Is this true? With the learned filters being so much smaller than the input imagery/signals, and with "striding" operations and different boundary conditions being wrapped into these algorithms, it doesn't seem like a natural fit.

Aardwolf · 5 years ago
So is the identity transform...
srean · 5 years ago
I wish your comment is voted up. Where do we go next ? -- look addition is a neural network, look weighted average is a neural network, look linear regression, logistic regression, Poisson regression are neural networks ...
Certhas · 5 years ago
I have definitely seen regressions referred to as linear machine learning. Not even kidding.
visarga · 5 years ago
> Where do we go next ?

Neural nets are all you need[*].

[*] if what you need is non-robust black boxes

omarhaneef · 5 years ago
Here is the special sauce: “We can consider the the discrete Fourier transform (DFT) to be an artificial neural network: it is a single layer network, with no bias, no activation function, and particular values for the weights.
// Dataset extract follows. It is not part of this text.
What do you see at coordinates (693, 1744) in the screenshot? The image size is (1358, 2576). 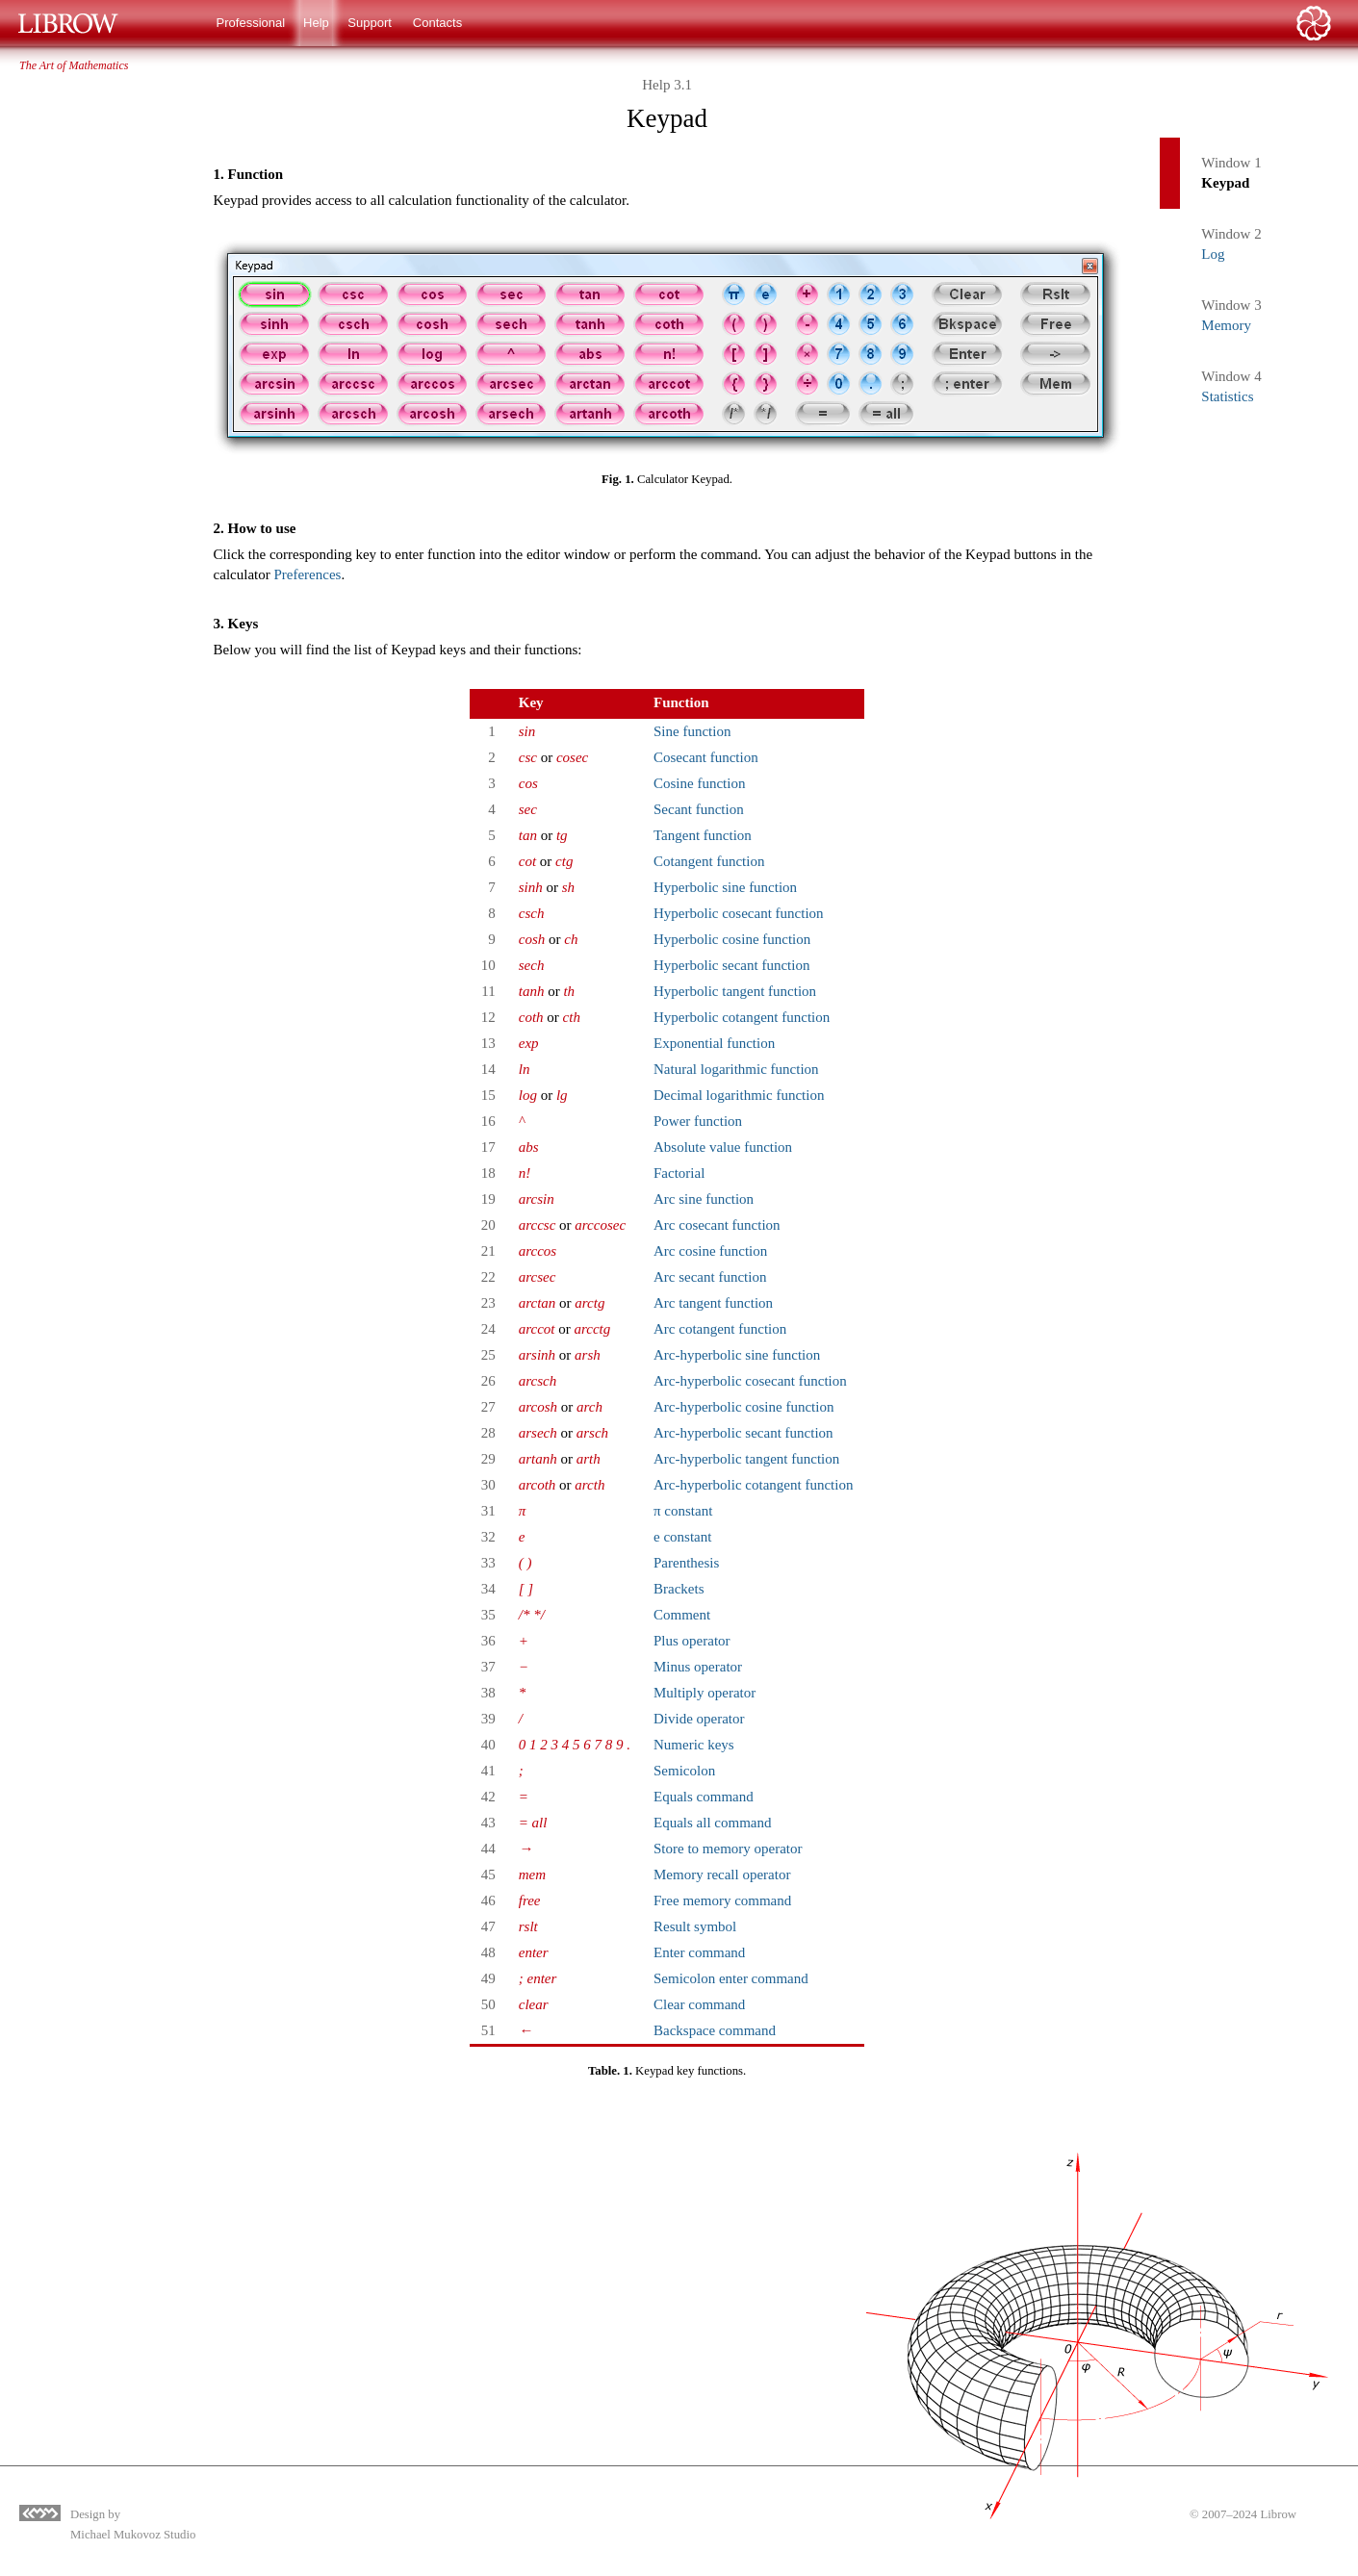 I see `Numeric keys` at bounding box center [693, 1744].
The number of output nodes is equal to the number of frequencies we evaluate.”

A single layer neural network is a sum of products, the basic Fourier equation is a sum of products.

In this view there are lots of single layer neural networks out there. For me, it’s the training algorithm (backprop) that sets apart the neural net.

nerdponx · 5 years ago
In my mind, the layers make the network "non-trivial". A Fourier transform is only a neural network in a trivial, definitional sense.
hyperman1 · 5 years ago
The activation function is what keeps layers separated. When it isn't there, a pair of layers devolves to a matrix multiplication, which can be replaced by its resulting matrix, a single layer.
omarhaneef · 5 years ago
That is a thoughtful distinction, too. I think you're right.
29athrowaway · 5 years ago
Biological neural networks do not use backpropagation, or at least, there's no evidence of that yet.

Backpropagation is a placeholder for stuff we don't understand.

etienne618 · 5 years ago
It seems that backpropagation might be a good abstraction for biological learing rules after all: "local predictive coding converges asymptotically (and in practice rapidly) to exact backprop gradients on arbitrary computation graphs using only local learning rules" from https://arxiv.org/abs/2006.04182
cl3misch · 5 years ago
Isn't "backpropagation" just a synonym for the partial derivative of the scalar cost function with respect to the weights? And in the mathematical formulation of biological neural networks these derivatives can't be computed analytically. Your comment sounds like "backpropagation" is some kind of natural phenomenon.